LLDP TLV, then receiving address via DHCP for VTEP and option with bootfile address
CDP/LLDP can discover non-ACI switches and put them into unmanaged nodes group (e.g. blade switch)
LLDP for discovering infra VLAN
manual admission to fabric
in LLDP TLV there is a vector (APIC ID, APIC IP, APIC UUID) – APIC discovery (mismatch – report to APIC)
between APIC and node – IFM (intra-fabric messaging) heartbeat over TLS

; delete fabric config; adding to fabric requires reload
# acidiag touch clean

APIC

image management
DHCP/TFTP server during discovery
stores 3 copies of DB (shards): 3 APIC = copy on each, more – random ⇒ increase number of APICs ≡ just increase of allowed leafs, not extra fault-tolerance
APIC-L > 1000 physical ports, APIC-M 3 APICs quorum != data consistency (shards can be RO or lost)
if shard is lost (all 3 APICs holding it are down) – restore from snapshot
active-standby uplink
in-band preferred over out-of-band
can host containers, subnet 172.16.0.0/16
shard leader – RW, others in RO
after split-brain restore according to timestamps
if fabric starts with 1 or 2 APICs – RW
after all APICs failed, new APICs can read config and state from fabric (VTEP, SGT, VNID,.. – fabric ID recovery)
APIC cluster has same version (exception – during upgrade)
bond0. = TEP pool + APIC ID (e.g. 10.0.0.3)

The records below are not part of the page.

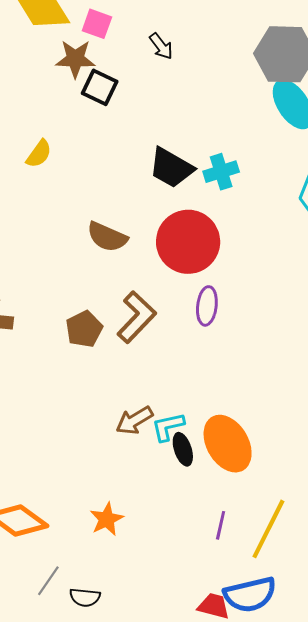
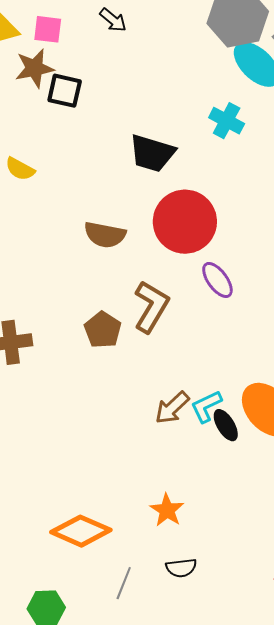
black arrow: (161, 46) -> (113, 20), moved
yellow semicircle: (39, 154) -> (20, 169), turned 96
cyan cross: (221, 172) -> (227, 121), moved, turned -32
purple ellipse: (207, 306) -> (217, 280), turned -30
black semicircle: (85, 597) -> (181, 568), moved

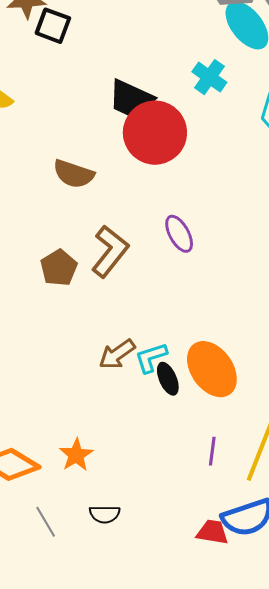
red circle: (185, 222) -> (155, 133), moved
orange star: (167, 510) -> (76, 455), moved
gray line: (124, 583) -> (46, 522), turned -60

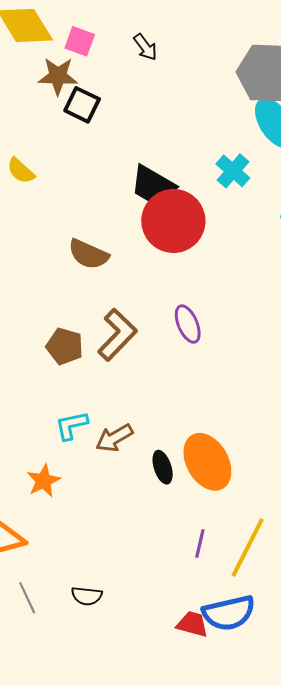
brown pentagon: (59, 268) -> (65, 346), turned -30
cyan L-shape: (151, 358) -> (71, 425), moved
orange star: (76, 455) -> (44, 481), moved

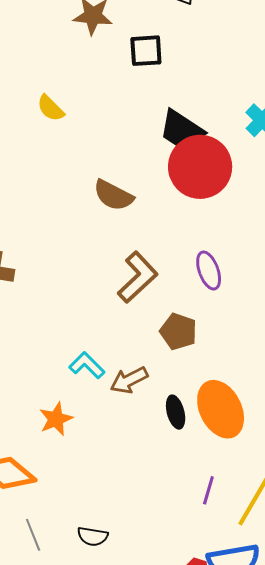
black square: (82, 105) -> (146, 51), moved, turned -33
brown pentagon: (65, 346) -> (178, 331), moved
cyan L-shape: (71, 425) -> (87, 365), turned 54

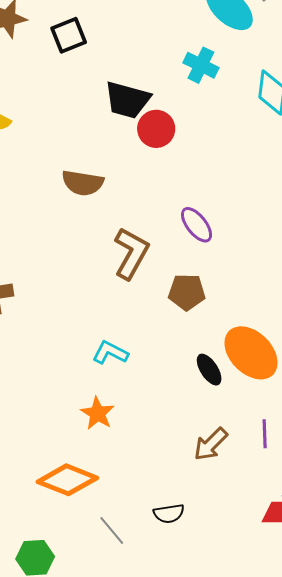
red circle: (200, 167) -> (156, 129), size x0.6
brown arrow: (129, 380) -> (211, 444), moved

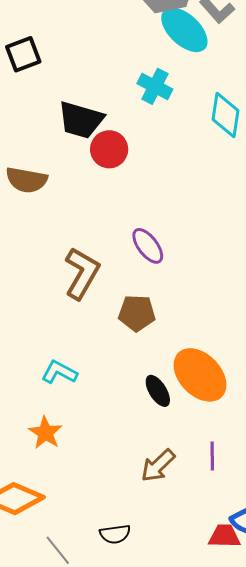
brown semicircle: (83, 183) -> (27, 180), moved

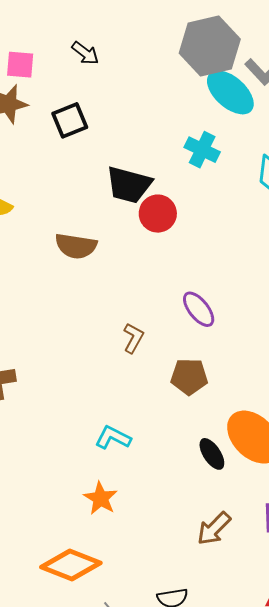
brown L-shape: (82, 273) -> (133, 338), size x0.6

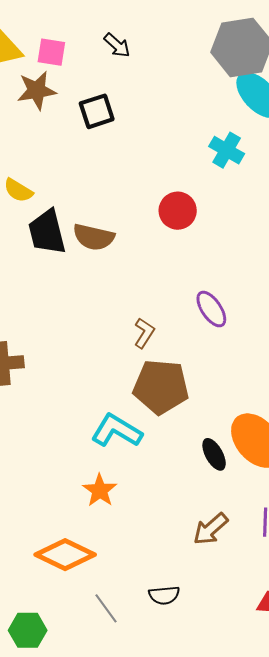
black trapezoid: (129, 185) -> (47, 232), moved, turned 57
brown pentagon: (189, 377) -> (161, 387), moved, size x1.5
cyan L-shape: (113, 438) -> (117, 431), size x1.4

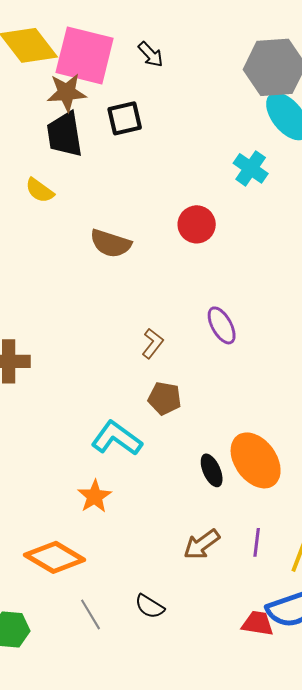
pink square: (51, 52) -> (85, 55), size x2.0
black trapezoid: (47, 232) -> (65, 134), moved
brown pentagon: (161, 387) -> (165, 398), size x0.6
black semicircle: (164, 595) -> (150, 606), turned 32

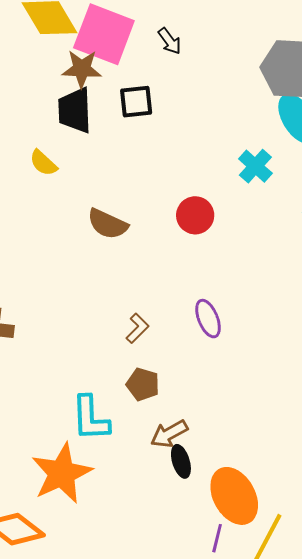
cyan L-shape: (117, 438) -> (90, 418), turned -135
orange ellipse: (256, 460) -> (234, 496), moved
orange star: (95, 496) -> (62, 473), size x1.8
brown arrow: (202, 544) -> (169, 434), moved

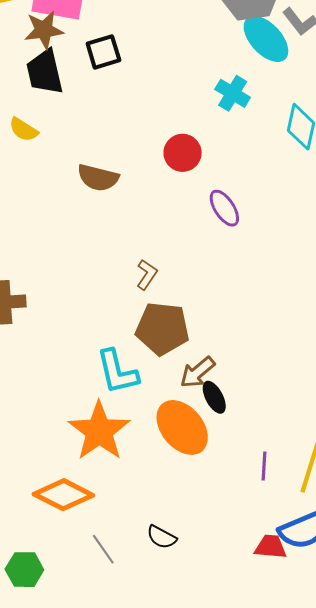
purple ellipse: (208, 319) -> (224, 208), moved
brown pentagon: (143, 384) -> (162, 329), size x1.6
orange ellipse: (234, 496) -> (182, 427), moved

; bond settings on APIC in /proc/net/bonding/bond0
# acidiag run lldptool out|in eth2-1

Spine

holds COOP DB for all endpoints (global proxy table)
synchronize COOP DB between each other
BGP RR
anycast proxy VTEP for unknown unicast
IP connection towards IP network in multipod/multisite
push update COOP to leaf only because of bounce
COOP = ZeroMQ + DHT
always MAC-VTEP mapping; IP-VTEP – if IP routing is enabled on BD (subnet might be empty)
when proxying, does not change src IP, changes dst IP, for the purpose of data plane learning
if there is no entry in COOP DB regarding RP, runs ARP gleaning on all leaves with BD configured instead of dropping packet; only ARP and IP unknown unicast, MAC for gleaning – BD MAC; for unknown MAC – drop
COOP dampening:
1. enabled by default, can be disabled only via API
2. penalty: per IP, every COOP event brings weighted penalty; after 10 mins decreases by 75%
3. state:
– normal ( 10000 or longer than 5 mins in critical)
– non-dampening (< 2500, freeze → normal)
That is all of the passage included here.